Les scientifiques déchiffrent les notes d’amour expurgées de Marie-Antoinette | Actualités scientifiques


Par CHRISTINA LARSON, rédactrice scientifique AP

WASHINGTON (AP) – « Pas sans vous. » « Mon cher ami. » « Toi que j’aime. »

Marie-Antoinette a envoyé ces expressions d’affection – ou plus ? – dans des lettres à son ami proche et amant présumé Axel von Fersen. Quelqu’un a ensuite utilisé de l’encre noire pour griffonner sur les mots, apparemment pour atténuer le langage effusif, peut-être amoureux.

Des scientifiques français ont mis au point une nouvelle méthode pour découvrir l’écriture originale, en séparant la composition chimique des différentes encres utilisées sur les documents historiques. Ils ont testé leur méthode en analysant les lettres privées entre la reine de France et le comte de Suède, qui sont conservées dans les archives nationales françaises.

Cela leur a permis de lire les mots originaux et même d’identifier la personne qui les a rayés – Fersen lui-même.

Caricatures politiques

« C’est toujours excitant de découvrir que vous pouvez en savoir plus sur le passé que vous ne le pensiez », a déclaré l’historienne Rebecca L. Spang, qui étudie la Révolution française à l’Université d’Indiana et n’a pas participé à l’étude.

Les lettres ont été échangées entre juin 1791 et août 1792 – une période où la famille royale française était gardée sous haute surveillance à Paris, après avoir tenté de fuir le pays.

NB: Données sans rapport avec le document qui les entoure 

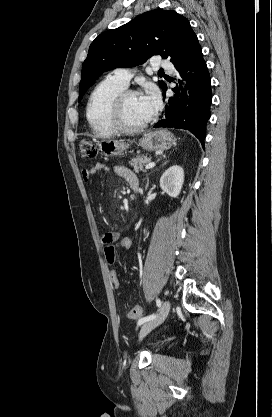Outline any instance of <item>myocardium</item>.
I'll use <instances>...</instances> for the list:
<instances>
[{
	"mask_svg": "<svg viewBox=\"0 0 272 417\" xmlns=\"http://www.w3.org/2000/svg\"><path fill=\"white\" fill-rule=\"evenodd\" d=\"M131 95H138V92L134 90H123L119 93L112 102L110 108V123L112 127L121 133H136L140 132L146 127H148L154 120V116H151L146 122L137 125V126H129L123 120V106L125 100Z\"/></svg>",
	"mask_w": 272,
	"mask_h": 417,
	"instance_id": "obj_1",
	"label": "myocardium"
}]
</instances>
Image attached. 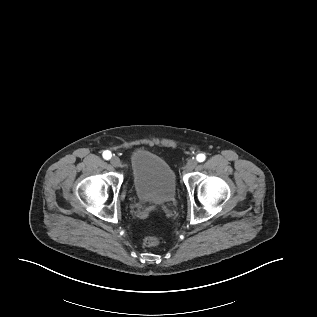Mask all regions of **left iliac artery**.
Listing matches in <instances>:
<instances>
[{"mask_svg": "<svg viewBox=\"0 0 317 317\" xmlns=\"http://www.w3.org/2000/svg\"><path fill=\"white\" fill-rule=\"evenodd\" d=\"M196 159L198 162H203L206 159V156L204 154H198Z\"/></svg>", "mask_w": 317, "mask_h": 317, "instance_id": "44dca946", "label": "left iliac artery"}]
</instances>
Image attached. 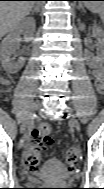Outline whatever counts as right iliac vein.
Listing matches in <instances>:
<instances>
[{
	"label": "right iliac vein",
	"instance_id": "63e3f726",
	"mask_svg": "<svg viewBox=\"0 0 104 189\" xmlns=\"http://www.w3.org/2000/svg\"><path fill=\"white\" fill-rule=\"evenodd\" d=\"M40 107V102L36 101L33 103L32 108L27 116V118L24 120V122L21 124L20 132L24 133L26 129H30L34 122V115L37 112V110Z\"/></svg>",
	"mask_w": 104,
	"mask_h": 189
}]
</instances>
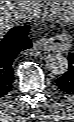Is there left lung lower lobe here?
I'll list each match as a JSON object with an SVG mask.
<instances>
[{"mask_svg":"<svg viewBox=\"0 0 74 122\" xmlns=\"http://www.w3.org/2000/svg\"><path fill=\"white\" fill-rule=\"evenodd\" d=\"M68 71L56 80V86L59 92L74 96V53L68 56Z\"/></svg>","mask_w":74,"mask_h":122,"instance_id":"0a47b994","label":"left lung lower lobe"}]
</instances>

Bientôt, la monarchie française serait abolie et l’année suivante, Marie-Antoinette et son mari, Louis XVI, seraient décapités.

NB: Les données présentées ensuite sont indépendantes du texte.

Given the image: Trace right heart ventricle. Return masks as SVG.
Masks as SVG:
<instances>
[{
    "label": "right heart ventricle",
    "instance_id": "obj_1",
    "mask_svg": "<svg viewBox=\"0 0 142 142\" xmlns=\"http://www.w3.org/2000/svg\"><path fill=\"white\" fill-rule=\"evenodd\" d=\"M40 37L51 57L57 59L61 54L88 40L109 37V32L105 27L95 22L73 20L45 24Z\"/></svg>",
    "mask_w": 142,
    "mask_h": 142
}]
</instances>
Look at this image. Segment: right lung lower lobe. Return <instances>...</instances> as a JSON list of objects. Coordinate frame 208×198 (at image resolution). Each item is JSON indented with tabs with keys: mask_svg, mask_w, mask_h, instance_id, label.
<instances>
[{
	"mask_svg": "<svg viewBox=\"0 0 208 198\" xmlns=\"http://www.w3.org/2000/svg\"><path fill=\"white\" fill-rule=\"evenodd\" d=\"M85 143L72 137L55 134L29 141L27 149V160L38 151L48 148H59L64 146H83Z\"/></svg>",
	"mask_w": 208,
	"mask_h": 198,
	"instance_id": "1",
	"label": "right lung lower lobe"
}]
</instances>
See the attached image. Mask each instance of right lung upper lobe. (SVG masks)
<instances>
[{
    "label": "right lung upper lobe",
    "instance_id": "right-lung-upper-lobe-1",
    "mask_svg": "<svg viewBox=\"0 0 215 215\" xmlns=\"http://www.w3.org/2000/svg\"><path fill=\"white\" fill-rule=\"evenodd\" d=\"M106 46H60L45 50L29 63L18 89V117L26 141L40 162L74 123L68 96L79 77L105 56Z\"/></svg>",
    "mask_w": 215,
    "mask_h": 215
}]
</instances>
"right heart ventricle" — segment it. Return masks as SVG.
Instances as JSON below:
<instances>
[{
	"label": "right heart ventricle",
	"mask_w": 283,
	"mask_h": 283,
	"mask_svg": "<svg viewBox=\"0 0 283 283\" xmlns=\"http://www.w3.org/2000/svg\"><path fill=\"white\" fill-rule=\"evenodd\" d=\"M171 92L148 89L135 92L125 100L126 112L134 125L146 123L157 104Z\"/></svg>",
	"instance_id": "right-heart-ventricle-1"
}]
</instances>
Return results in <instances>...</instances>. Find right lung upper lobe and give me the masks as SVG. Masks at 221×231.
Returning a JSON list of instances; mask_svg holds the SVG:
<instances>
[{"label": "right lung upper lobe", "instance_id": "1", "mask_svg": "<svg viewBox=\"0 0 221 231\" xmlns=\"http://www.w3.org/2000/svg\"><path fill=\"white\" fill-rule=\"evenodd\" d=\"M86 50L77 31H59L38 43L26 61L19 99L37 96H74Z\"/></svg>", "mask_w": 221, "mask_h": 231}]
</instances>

« À cette époque, les gens utilisaient beaucoup un langage fleuri – mais ici, c’est un langage vraiment fort, vraiment intime. On sait qu’avec ce texte, il y a une relation amoureuse », a déclaré Anne Michelin, analyste des matériaux au Centre de recherche pour la conservation de la Sorbonne et co-auteur de la recherche publiée vendredi dans la revue Science Advances.

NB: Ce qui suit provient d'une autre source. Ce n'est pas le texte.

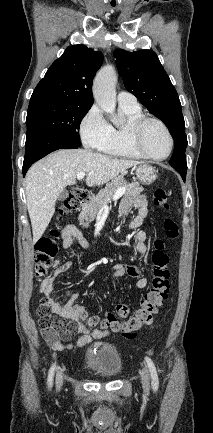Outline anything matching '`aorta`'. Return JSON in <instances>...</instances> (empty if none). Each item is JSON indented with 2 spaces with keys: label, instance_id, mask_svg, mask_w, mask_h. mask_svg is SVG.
Listing matches in <instances>:
<instances>
[{
  "label": "aorta",
  "instance_id": "aorta-1",
  "mask_svg": "<svg viewBox=\"0 0 213 433\" xmlns=\"http://www.w3.org/2000/svg\"><path fill=\"white\" fill-rule=\"evenodd\" d=\"M117 74L114 67L105 66L96 75L93 84V95L98 106L107 114H110L114 124L119 123V119L114 116L116 107V86Z\"/></svg>",
  "mask_w": 213,
  "mask_h": 433
}]
</instances>
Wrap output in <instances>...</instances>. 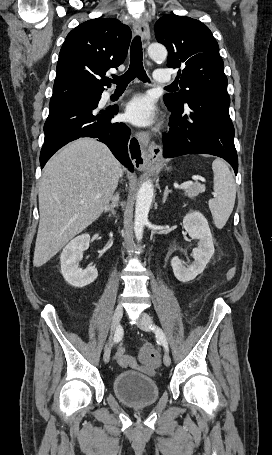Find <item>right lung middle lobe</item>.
I'll return each instance as SVG.
<instances>
[{
  "mask_svg": "<svg viewBox=\"0 0 272 455\" xmlns=\"http://www.w3.org/2000/svg\"><path fill=\"white\" fill-rule=\"evenodd\" d=\"M101 95L80 97L69 99L59 102H50L49 103V113L57 111L65 107H87L93 104H98Z\"/></svg>",
  "mask_w": 272,
  "mask_h": 455,
  "instance_id": "dd1d6c3e",
  "label": "right lung middle lobe"
}]
</instances>
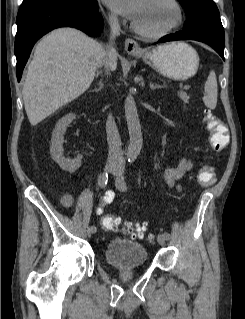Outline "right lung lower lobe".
Listing matches in <instances>:
<instances>
[{
	"instance_id": "right-lung-lower-lobe-1",
	"label": "right lung lower lobe",
	"mask_w": 245,
	"mask_h": 319,
	"mask_svg": "<svg viewBox=\"0 0 245 319\" xmlns=\"http://www.w3.org/2000/svg\"><path fill=\"white\" fill-rule=\"evenodd\" d=\"M64 26L78 28L90 36L99 35L103 18L98 13L97 0L84 3L56 1L19 9L15 40L18 81L35 42L52 29Z\"/></svg>"
}]
</instances>
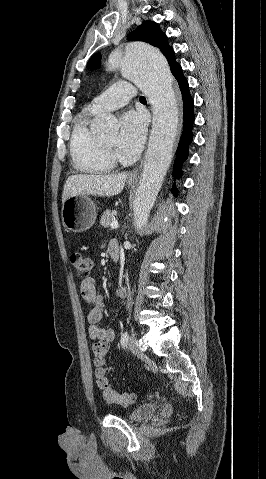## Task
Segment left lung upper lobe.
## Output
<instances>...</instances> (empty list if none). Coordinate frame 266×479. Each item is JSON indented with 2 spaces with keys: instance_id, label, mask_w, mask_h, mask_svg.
I'll list each match as a JSON object with an SVG mask.
<instances>
[{
  "instance_id": "left-lung-upper-lobe-1",
  "label": "left lung upper lobe",
  "mask_w": 266,
  "mask_h": 479,
  "mask_svg": "<svg viewBox=\"0 0 266 479\" xmlns=\"http://www.w3.org/2000/svg\"><path fill=\"white\" fill-rule=\"evenodd\" d=\"M128 39L132 41H143L158 47L167 58L171 70L178 65V63L175 61L174 51L167 43L166 35L161 31L155 22L144 21L128 35ZM100 60L101 55L96 54L90 59L89 63L91 65H99Z\"/></svg>"
}]
</instances>
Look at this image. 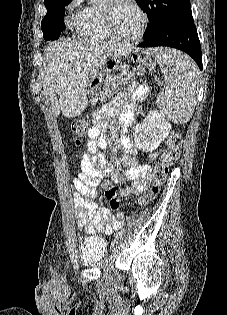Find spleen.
<instances>
[{"label": "spleen", "mask_w": 227, "mask_h": 315, "mask_svg": "<svg viewBox=\"0 0 227 315\" xmlns=\"http://www.w3.org/2000/svg\"><path fill=\"white\" fill-rule=\"evenodd\" d=\"M149 54L164 74V89L157 97L160 113L175 123L192 117L198 93V74L193 61L174 49L157 48Z\"/></svg>", "instance_id": "spleen-1"}]
</instances>
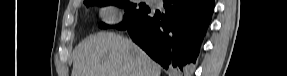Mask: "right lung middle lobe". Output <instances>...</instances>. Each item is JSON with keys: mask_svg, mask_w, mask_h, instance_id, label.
Returning a JSON list of instances; mask_svg holds the SVG:
<instances>
[{"mask_svg": "<svg viewBox=\"0 0 287 76\" xmlns=\"http://www.w3.org/2000/svg\"><path fill=\"white\" fill-rule=\"evenodd\" d=\"M84 3L87 6H92L94 4L99 6H108L112 4L125 9L126 14L124 15L123 22L115 26H109L105 23H101L99 27L102 29L115 27L119 30H125L142 16H144L149 10V7L145 3H140L137 5L129 2V0H88Z\"/></svg>", "mask_w": 287, "mask_h": 76, "instance_id": "dd1d6c3e", "label": "right lung middle lobe"}]
</instances>
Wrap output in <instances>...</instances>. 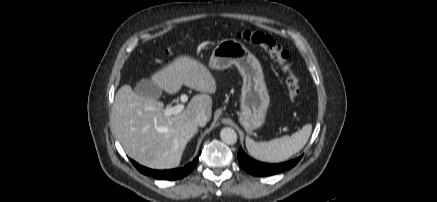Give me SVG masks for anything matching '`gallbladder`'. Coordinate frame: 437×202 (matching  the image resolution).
I'll use <instances>...</instances> for the list:
<instances>
[{"instance_id": "1", "label": "gallbladder", "mask_w": 437, "mask_h": 202, "mask_svg": "<svg viewBox=\"0 0 437 202\" xmlns=\"http://www.w3.org/2000/svg\"><path fill=\"white\" fill-rule=\"evenodd\" d=\"M134 91L139 96L153 99L159 98L162 93V90L150 79L140 80L136 84Z\"/></svg>"}]
</instances>
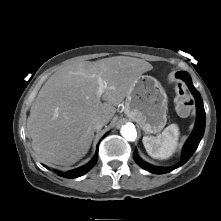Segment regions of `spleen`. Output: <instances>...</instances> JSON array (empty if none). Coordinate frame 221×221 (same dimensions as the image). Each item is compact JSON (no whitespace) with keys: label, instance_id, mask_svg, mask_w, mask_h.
Instances as JSON below:
<instances>
[{"label":"spleen","instance_id":"1","mask_svg":"<svg viewBox=\"0 0 221 221\" xmlns=\"http://www.w3.org/2000/svg\"><path fill=\"white\" fill-rule=\"evenodd\" d=\"M179 128L176 124L166 127L157 136H144L142 141L147 153L155 159H168L175 152L178 139Z\"/></svg>","mask_w":221,"mask_h":221}]
</instances>
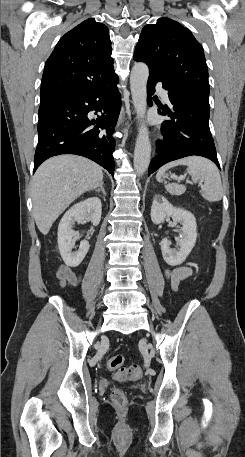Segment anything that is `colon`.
<instances>
[{"label": "colon", "mask_w": 245, "mask_h": 457, "mask_svg": "<svg viewBox=\"0 0 245 457\" xmlns=\"http://www.w3.org/2000/svg\"><path fill=\"white\" fill-rule=\"evenodd\" d=\"M125 358L122 355L111 357L106 366L113 371V377L116 381H136L142 377V366L138 363L124 367ZM111 400L118 408H124L127 405V397L123 390L115 388L111 393Z\"/></svg>", "instance_id": "obj_1"}]
</instances>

Les lettres de grande envergure, écrites sur du papier de coton épais, discutent d’événements politiques et de sentiments personnels. Les phrases rédigées, telles que « follement » et « bien-aimé », ne changent pas le sens général, mais le ton de la relation entre l’expéditeur et le destinataire.

Marie-Antoinette et Fersen se sont rencontrées en France à l’âge de 18 ans. Elles sont restées en contact jusqu’à sa mort.

« Dans l’Europe occidentale du XVIIIe siècle, il existe une sorte de culte de la lettre en tant que forme d’écriture qui vous donne accès au caractère d’une personne pas comme les autres », a déclaré Deidre Lynch, une historienne qui étudie la culture littéraire de l’époque à Harvard et n’était pas impliqués dans l’étude.

« Comme un état métaphorique de déshabillage, ils ont baissé la tête et montrent qui ils sont vraiment », a-t-elle déclaré.

Mais les écrivains avertis étaient également conscients que leurs lettres pouvaient être lues par plusieurs publics. Certains correspondants de l’Europe du XVIIIe siècle ont utilisé des codes secrets et la soi-disant «encre invisible» pour cacher leur pleine signification à certains yeux.

Les lettres échangées entre Marie-Antoinette et Fersen, qui ne se sont jamais mariées, ont été modifiées après coup. Certaines portions de texte ont été griffonnées à l’encre noire. Sa famille a conservé la correspondance jusqu’en 1982, date à laquelle les lettres ont été achetées par les archives nationales françaises.

Dans huit des 15 lettres analysées par les chercheurs, il y avait suffisamment de différences dans la composition chimique des encres – la proportion de fer, de cuivre et d’autres éléments – pour qu’ils puissent cartographier chaque couche séparément et ainsi récupérer le texte original.

« C’est incroyable », a déclaré Ronald Schechter, un historien qui étudie la bibliothèque de Marie-Antoinette à William & Mary et n’a pas participé à l’étude. Il a déclaré que la technique pourrait également aider les historiens à déchiffrer « des phrases et des passages de la correspondance diplomatique, de la correspondance politique sensible et d’autres textes qui ont échappé à l’analyse historique en raison de la rédaction ».

Michelin a déclaré que la découverte la plus surprenante était que son équipe pouvait également identifier la personne qui a censuré les lettres. C’est Fersen, qui a utilisé les mêmes encres pour écrire et rédiger certaines lettres.

Ses motivations restent cependant un sujet de spéculation.

« Je parie qu’il essayait de protéger sa vertu », a déclaré Lynch de Harvard. « Jeter ses lettres reviendrait à jeter une mèche de ses cheveux. Il veut deux choses incompatibles : il veut garder les lettres, mais il veut aussi les changer.